[THE PROBLEM]: Output must consist only of the lines of the material below from the one with "150×200mm（A5+）/ 250×315mm（A4+）/ 300×400mm（A3+），4种" through the one with "movilizados.", each reproduced exactly; no pictures belong in it.

[RECORDS SUPPLIED]:
..............................

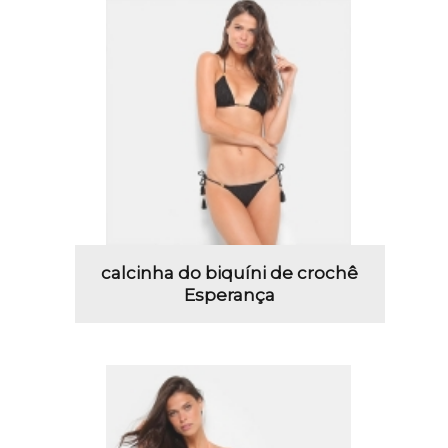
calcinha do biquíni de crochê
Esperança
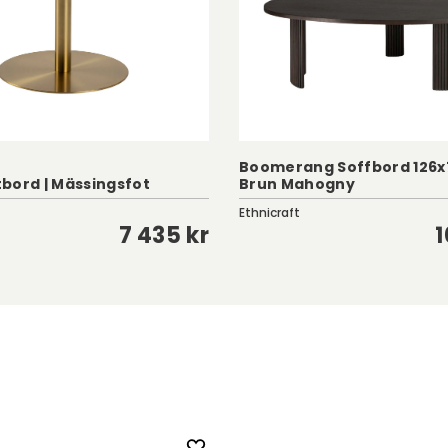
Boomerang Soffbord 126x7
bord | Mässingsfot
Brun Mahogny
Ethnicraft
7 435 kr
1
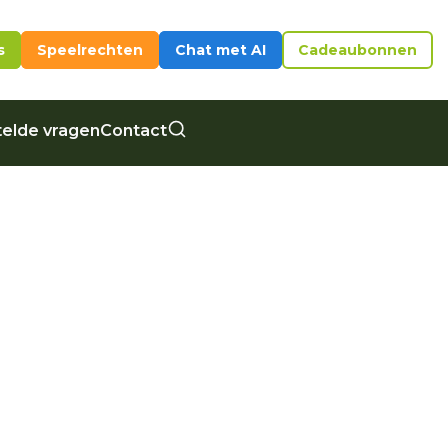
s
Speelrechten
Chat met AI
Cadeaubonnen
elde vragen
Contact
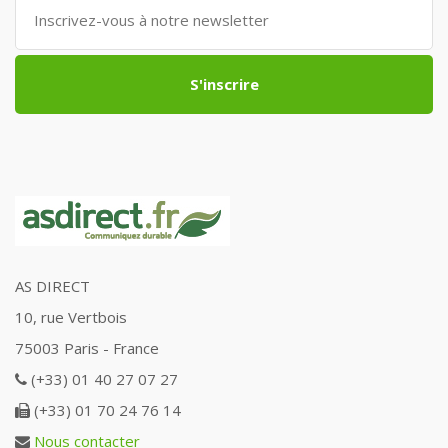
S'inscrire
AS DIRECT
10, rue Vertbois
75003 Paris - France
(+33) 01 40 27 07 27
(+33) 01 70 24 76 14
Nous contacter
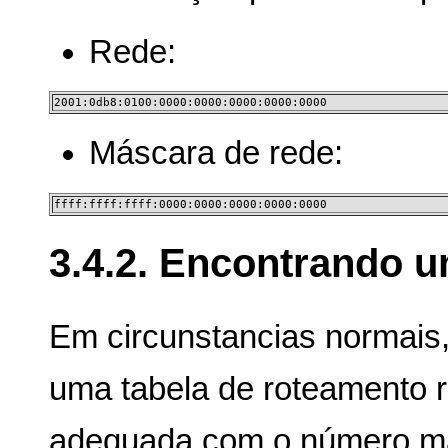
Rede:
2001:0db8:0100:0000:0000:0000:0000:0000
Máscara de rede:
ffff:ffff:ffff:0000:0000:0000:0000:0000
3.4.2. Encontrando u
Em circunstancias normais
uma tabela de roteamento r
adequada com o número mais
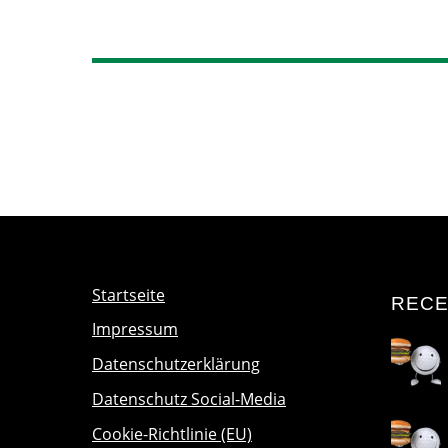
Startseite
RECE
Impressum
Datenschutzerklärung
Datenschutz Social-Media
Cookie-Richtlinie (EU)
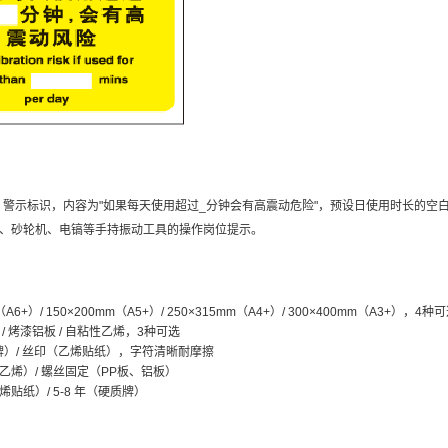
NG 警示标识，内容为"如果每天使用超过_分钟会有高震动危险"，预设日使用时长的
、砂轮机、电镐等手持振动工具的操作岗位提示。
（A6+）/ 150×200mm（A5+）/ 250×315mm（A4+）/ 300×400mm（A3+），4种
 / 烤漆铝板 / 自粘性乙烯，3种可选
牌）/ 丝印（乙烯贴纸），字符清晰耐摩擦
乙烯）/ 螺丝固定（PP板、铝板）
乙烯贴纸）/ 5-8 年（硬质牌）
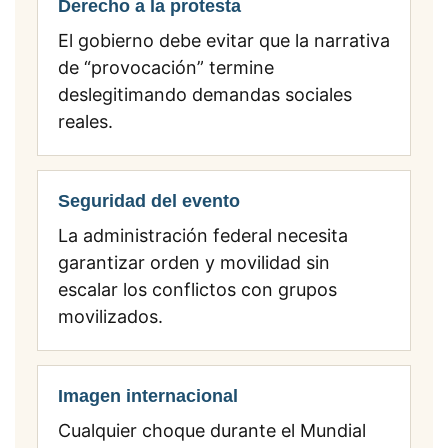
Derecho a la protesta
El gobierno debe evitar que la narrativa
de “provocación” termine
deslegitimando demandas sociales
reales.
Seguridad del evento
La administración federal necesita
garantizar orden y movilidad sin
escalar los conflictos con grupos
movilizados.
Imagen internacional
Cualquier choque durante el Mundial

..............................

[TASK ANSWER]:
（A6+）/ 150×200mm（A5+）/ 250×315mm（A4+）/ 300×400mm（A3+），4种
 / 烤漆铝板 / 自粘性乙烯，3种可选
牌）/ 丝印（乙烯贴纸），字符清晰耐摩擦
乙烯）/ 螺丝固定（PP板、铝板）
乙烯贴纸）/ 5-8 年（硬质牌）
Derecho a la protesta
El gobierno debe evitar que la narrativa
de “provocación” termine
deslegitimando demandas sociales
reales.
Seguridad del evento
La administración federal necesita
garantizar orden y movilidad sin
escalar los conflictos con grupos
movilizados.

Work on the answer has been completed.